Bauman emphasizes that although these behaviors provide a closer match to the social deficits seen in human autism than can be observed in mice, autism is a uniquely human disorder. The odd behaviors are significant because they signal a departure from normal monkey behavior, she says.

The brains of the male monkeys whose mothers had received autoantibody injections also grew larger than those of females or controls, a pattern that mirrors abnormal brain development in human autism, Van de Water says.

“The fact that you can take these antibodies and squirt them into animals and replicate autistic behaviors is really powerful,” says Kevin Becker, a geneticist and immunologist at the National Institute on Aging in Bethesda, Maryland. However, he notes that the small number of animals in the study means that although the results are “suggestive,” “you don’t want to write home to mom about it.”

In an expanded analysis of blood samples from 246 mothers whose children have an autism spectrum disorder, Van de Water’s team found that 23% had autoantibodies that recognized one or more of the six fetal brain proteins, compared with only 1% of 149 mothers who have typically developing children. Based on these results, she and her colleagues have calculated that the presence of a specific combination of these antibodies indicate a 99% likelihood of having a child with autism, Van de Water says. She and her colleagues at UC Davis are now collaborating with the company Pediatric Bioscience to develop a diagnostic test for prospective mothers that they say will be ready for use in about 18 months.
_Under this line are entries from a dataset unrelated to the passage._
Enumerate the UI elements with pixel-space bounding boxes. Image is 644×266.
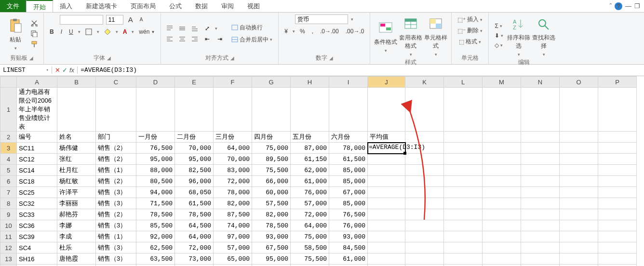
cell[interactable] [560,231,598,242]
cell-value[interactable]: 72,000 [214,176,252,187]
col-header-N[interactable]: N [521,77,560,88]
cell-value[interactable]: 76,000 [329,220,368,231]
cell[interactable] [483,132,521,143]
cell-id[interactable]: SC36 [17,220,57,231]
header-cell[interactable]: 五月份 [291,132,329,143]
row-header-2[interactable]: 2 [0,132,17,143]
tab-home[interactable]: 开始 [26,0,53,12]
name-box[interactable]: LINEST ▾ [0,66,52,74]
row-header-8[interactable]: 8 [0,198,17,209]
cell[interactable] [405,154,444,165]
cell-value[interactable]: 61,000 [291,176,329,187]
cell-value[interactable]: 85,500 [136,220,175,231]
cell-J5[interactable] [368,165,405,176]
row-header-4[interactable]: 4 [0,154,17,165]
cell-value[interactable]: 83,000 [214,165,252,176]
cell-J13[interactable] [368,253,405,265]
cell-dept[interactable]: 销售（1） [96,265,136,266]
help-icon[interactable]: ? [615,2,622,10]
cell[interactable] [444,209,483,220]
cell[interactable] [598,265,637,266]
header-cell[interactable]: 一月份 [136,132,175,143]
col-header-E[interactable]: E [175,77,214,88]
cell-value[interactable]: 67,500 [252,242,291,253]
cell-dept[interactable]: 销售（1） [96,165,136,176]
select-all-corner[interactable] [0,77,17,88]
accounting-format-button[interactable]: ¥ [282,27,290,36]
cell-value[interactable]: 82,500 [175,165,214,176]
cell-value[interactable]: 98,500 [175,265,214,266]
cell-value[interactable]: 93,000 [329,231,368,242]
cell-value[interactable]: 95,000 [252,253,291,265]
cell-value[interactable]: 64,000 [291,220,329,231]
cell-value[interactable]: 61,500 [329,154,368,165]
cell-value[interactable]: 97,000 [214,231,252,242]
bold-button[interactable]: B [48,27,56,36]
cell[interactable] [57,88,96,132]
cell-value[interactable]: 78,500 [136,209,175,220]
cell-styles-button[interactable]: 单元格样式▾ [424,14,447,57]
clear-button[interactable]: ◇ ▾ [493,41,505,50]
cell[interactable] [598,88,637,132]
col-header-C[interactable]: C [96,77,136,88]
align-top-button[interactable] [165,24,174,33]
row-header-3[interactable]: 3 [0,143,17,154]
number-dlg-icon[interactable]: ◢ [329,55,333,61]
format-cells-button[interactable]: ⬚ 格式 ▾ [457,37,483,47]
font-color-button[interactable]: A [121,27,129,36]
cell-value[interactable]: 66,000 [329,265,368,266]
cell-value[interactable]: 84,500 [329,242,368,253]
cell[interactable] [483,209,521,220]
cell[interactable] [598,220,637,231]
cell-dept[interactable]: 销售（3） [96,220,136,231]
cell-value[interactable]: 78,000 [214,187,252,198]
cell-value[interactable]: 78,500 [175,209,214,220]
grow-font-button[interactable]: A [126,14,135,25]
decrease-decimal-button[interactable]: .00→.0 [344,27,366,36]
cell-dept[interactable]: 销售（3） [96,187,136,198]
window-restore-icon[interactable]: ❐ [634,2,640,10]
row-header-11[interactable]: 11 [0,231,17,242]
cell-value[interactable]: 67,000 [329,187,368,198]
header-cell[interactable]: 编号 [17,132,57,143]
cell-dept[interactable]: 销售（2） [96,154,136,165]
cell[interactable] [598,253,637,265]
cell[interactable] [214,88,252,132]
cell[interactable] [444,253,483,265]
cell[interactable] [560,220,598,231]
cell-J14[interactable] [368,265,405,266]
cell-value[interactable]: 95,000 [175,154,214,165]
comma-button[interactable]: , [310,27,315,36]
cell[interactable] [560,253,598,265]
cell-value[interactable]: 63,500 [136,253,175,265]
cell-value[interactable]: 57,000 [291,198,329,209]
col-header-A[interactable]: A [17,77,57,88]
cell-value[interactable]: 61,500 [175,198,214,209]
cell-value[interactable]: 62,500 [136,242,175,253]
cell[interactable] [483,143,521,154]
cell-value[interactable]: 85,000 [329,176,368,187]
cell-value[interactable]: 57,500 [252,198,291,209]
cell-value[interactable]: 79,500 [136,265,175,266]
enter-edit-button[interactable]: ✓ [62,66,67,74]
fill-color-button[interactable] [102,27,113,36]
header-cell[interactable]: 二月份 [175,132,214,143]
autosum-button[interactable]: Σ ▾ [493,22,505,30]
cell[interactable] [444,231,483,242]
align-right-button[interactable] [190,35,200,43]
indent-increase-button[interactable]: ⇥ [215,35,225,43]
col-header-G[interactable]: G [252,77,291,88]
increase-decimal-button[interactable]: .0→.00 [318,27,341,36]
number-format-select[interactable] [295,14,348,24]
cell[interactable] [598,231,637,242]
row-header-6[interactable]: 6 [0,176,17,187]
cell[interactable] [521,143,560,154]
ribbon-collapse-icon[interactable]: ˆ [610,2,612,10]
cell[interactable] [598,154,637,165]
cell[interactable] [405,187,444,198]
cell-value[interactable]: 72,000 [291,209,329,220]
cell-value[interactable]: 64,500 [175,220,214,231]
font-size-input[interactable] [106,15,123,25]
cell[interactable] [368,88,405,132]
col-header-P[interactable]: P [598,77,637,88]
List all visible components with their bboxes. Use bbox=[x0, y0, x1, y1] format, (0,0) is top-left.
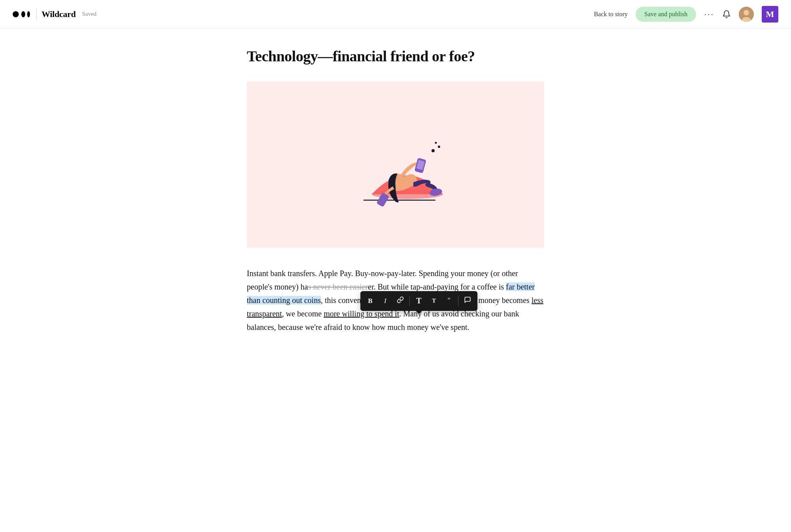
link-icon bbox=[397, 296, 404, 305]
heading1-icon: T bbox=[416, 296, 422, 305]
quote-icon: " bbox=[448, 297, 450, 305]
save-publish-button[interactable]: Save and publish bbox=[636, 7, 696, 22]
header-divider bbox=[36, 9, 37, 20]
italic-icon: I bbox=[384, 297, 386, 305]
toolbar-divider-1 bbox=[409, 296, 410, 306]
quote-button[interactable]: " bbox=[441, 293, 456, 309]
m-icon: M bbox=[766, 9, 774, 19]
bold-icon: B bbox=[368, 297, 373, 305]
svg-point-0 bbox=[13, 11, 19, 17]
svg-point-1 bbox=[21, 11, 25, 17]
medium-logo[interactable] bbox=[13, 5, 32, 24]
more-options-button[interactable]: ··· bbox=[704, 9, 714, 19]
svg-point-4 bbox=[744, 10, 749, 15]
publication-name: Wildcard bbox=[42, 9, 76, 19]
comment-button[interactable] bbox=[460, 293, 475, 309]
header: Wildcard Saved Back to story Save and pu… bbox=[0, 0, 791, 28]
notification-button[interactable] bbox=[722, 10, 731, 19]
svg-point-12 bbox=[431, 149, 435, 152]
bold-button[interactable]: B bbox=[363, 293, 378, 309]
body-text-3: , we become bbox=[282, 309, 324, 318]
italic-button[interactable]: I bbox=[378, 293, 393, 309]
comment-icon bbox=[464, 296, 471, 305]
svg-point-14 bbox=[435, 142, 437, 144]
hero-image bbox=[247, 81, 544, 248]
article-title: Technology—financial friend or foe? bbox=[247, 47, 544, 66]
heading2-icon: T bbox=[432, 297, 436, 304]
article-body: Instant bank transfers. Apple Pay. Buy-n… bbox=[247, 267, 544, 334]
formatting-toolbar: B I T T " bbox=[360, 291, 477, 311]
link-button[interactable] bbox=[393, 293, 408, 309]
header-left: Wildcard Saved bbox=[13, 5, 594, 24]
svg-point-2 bbox=[27, 11, 30, 17]
back-to-story-button[interactable]: Back to story bbox=[594, 11, 628, 18]
body-text-1: Instant bank transfers. Apple Pay. Buy-n… bbox=[247, 269, 518, 291]
saved-status: Saved bbox=[82, 11, 97, 17]
hero-illustration bbox=[328, 121, 463, 208]
bell-icon bbox=[722, 10, 731, 19]
more-icon: ··· bbox=[704, 9, 714, 19]
heading2-button[interactable]: T bbox=[426, 293, 441, 309]
m-brand-logo[interactable]: M bbox=[762, 6, 778, 23]
header-right: Back to story Save and publish ··· M bbox=[594, 6, 778, 23]
main-content: Technology—financial friend or foe? bbox=[237, 28, 554, 365]
svg-point-13 bbox=[438, 146, 440, 148]
toolbar-divider-2 bbox=[458, 296, 458, 306]
avatar[interactable] bbox=[739, 7, 754, 22]
heading1-button[interactable]: T bbox=[411, 293, 426, 309]
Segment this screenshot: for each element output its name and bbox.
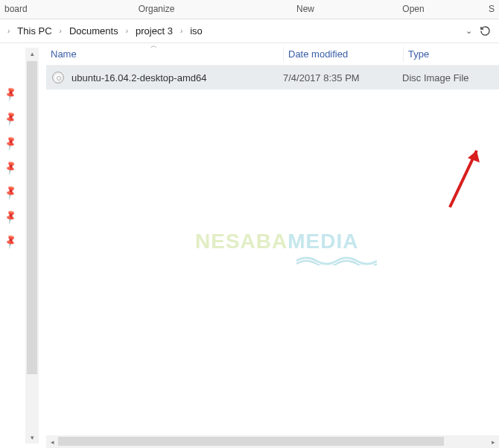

Other scientists are skeptical. Based on his own calculations using numbers provided in the study, “it looks to me like only 16.5% of the time will a positive value actually predict autism,” if one takes into account the low prevalence of autism in the general population, says George Anderson, a neuroscientist at Yale University. “I’m amazed that they’re going ahead at this point and trying to commercialize a test—this needs to be replicated several times.”

Betty Diamond, a physician and immunologist at the Feinstein Institute for Medical Research in Manhasset, New York, agrees that “there’s more work to be done,” before such a diagnostic test is ready for prime time. “If you’re using this to determine the likelihood that someone is going to have a child with ASD,” which might influence the decision to have a baby or not, she says, “you want a very, very strong degree of certainty.” However, she says, “this is a very exciting approach, because if this indeed contributes to some proportion of cases of ASD then there is a way to identify risk pregnancies and also a way to think about prevention” with drugs such as antibody blockers, or to begin early interventions, such as behavioral therapy, that have been shown to improve how autistic children fare long-term.